Only the A.S.C. lorry drivers understood the story, but the villagers were quick to realise that something serious was happening. Old Pierre remembered 1870, and he knew what war meant; but to the rest it was a new, hideous thing, dimly realised, but now, at last, with this mute witness before them, very real.

Then things began to happen. No one ever knows how a crowd will spring up in a city street, apparently by magic, and here suddenly the village began to fill with men.

Four soldiers—two Scots, a Dorset and a Bedford man—black with grime, three days' growth of beard, hollow-eyed and limping painfully, appeared in front of Pierre and asked where they were to go. A captain of the Guards, riding a tired farm-horse, with a colonel walking by his side, one hand on the horse's flank, came behind, and, tackling the A.S.C. captain, asked for something to eat.
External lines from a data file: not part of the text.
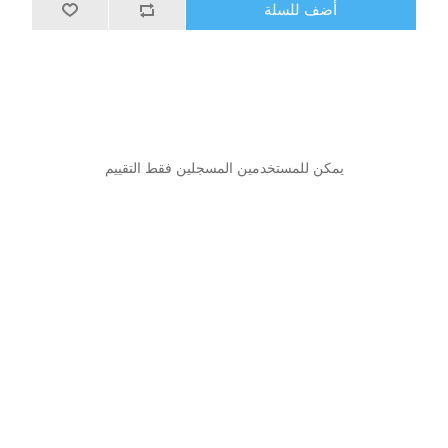
أضف للسلة
يمكن للمستخدمين المسجلين فقط التقييم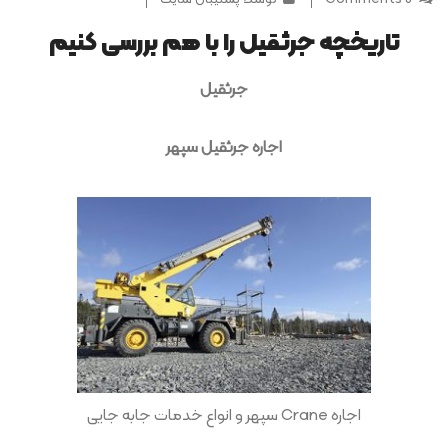
تاریخچه جرثقیل را با هم بررسی کنیم
جرثقیل
اجاره جرثقیل سپهر
اجاره Crane سپهر و انواع خدمات جابه جایی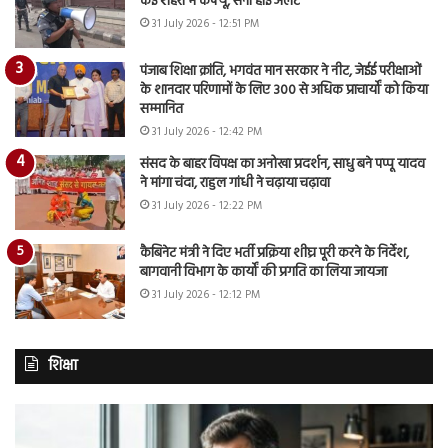
कई शहरों में कर्फ्यू, सेना हाई अलर्ट
31 July 2026 - 12:51 PM
पंजाब शिक्षा क्रांति, भगवंत मान सरकार ने नीट, जेईई परीक्षाओं
के शानदार परिणामों के लिए 300 से अधिक प्राचार्यों को किया
सम्मानित
31 July 2026 - 12:42 PM
संसद के बाहर विपक्ष का अनोखा प्रदर्शन, साधु बने पप्पू यादव
ने मांगा चंदा, राहुल गांधी ने चढ़ाया चढ़ावा
31 July 2026 - 12:22 PM
कैबिनेट मंत्री ने दिए भर्ती प्रक्रिया शीघ्र पूरी करने के निर्देश,
बागवानी विभाग के कार्यों की प्रगति का लिया जायजा
31 July 2026 - 12:12 PM
शिक्षा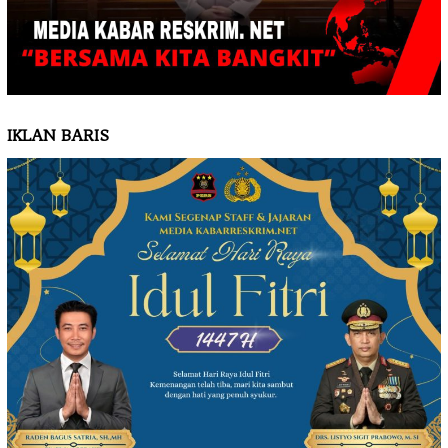
IKLAN BARIS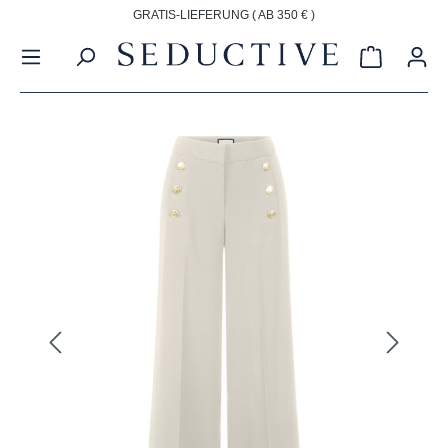
GRATIS-LIEFERUNG ( AB 350 € )
alt springen
Warenkorb
Bildergalerie überspringen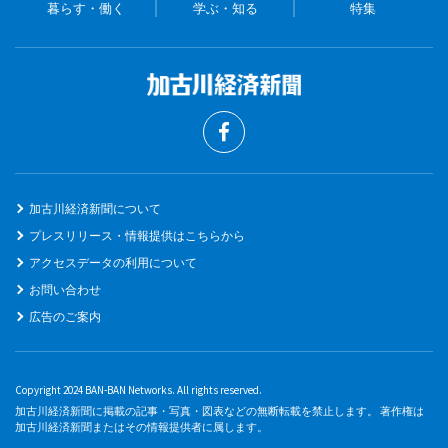
暮らす・働く
学ぶ・知る
特集
加古川経済新聞について
プレスリリース・情報提供はこちらから
アクセスデータの利用について
お問い合わせ
広告のご案内
Copyright 2024 BAN-BAN Networks. All rights reserved.
加古川経済新聞に掲載の記事・写真・図表などの無断転載を禁止します。 著作権は
加古川経済新聞またはその情報提供者に属します。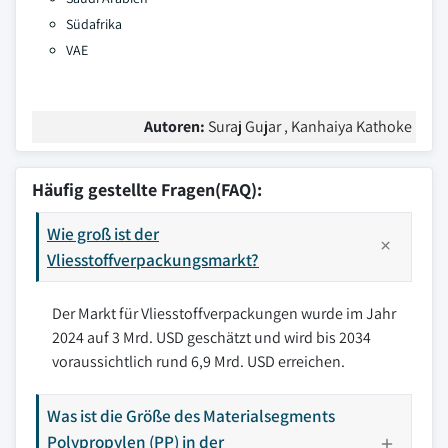
Südafrika
VAE
Autoren:
Suraj Gujar , Kanhaiya Kathoke
Häufig gestellte Fragen(FAQ):
Wie groß ist der
Vliesstoffverpackungsmarkt?
Der Markt für Vliesstoffverpackungen wurde im Jahr
2024 auf 3 Mrd. USD geschätzt und wird bis 2034
voraussichtlich rund 6,9 Mrd. USD erreichen.
Was ist die Größe des Materialsegments
Polypropylen (PP) in der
"We've been on the trudge for twelve hours," said the colonel, "and could get nothing. No one knows where anyone is. The regiment? Badly cut up last night and all scattered, heaven knows where."

"Is the mayor about anywhere?" And a young Staff officer, with a French interpreter, pushes his way through the crowd.

"A cavalry brigade (or what's left of it"—he adds in an undertone) "will be here to-night. What barns and houses have you available? How much hay can you get?"

Old Pierre is beginning to lose his wits in the amazing turn of events.

"If monsieur will come into the house I will try to arrange."

The officer follows, with a shrug of the shoulders which might have meant many things.

The long summer's day is closing, but there is no hint of the evening's cool in the heavy air. All over the little village green, where the church tower has thrown a grateful shadow, lie groups of men worn with exhaustion and sleeping with gulping breaths. In one corner Henriette is busy with water and clean linen, bathing and bandaging horrible, staring wounds. And the men lie patiently, with now and then a moan of pain, gazing up at her with the great round eyes of a hurt collie dog.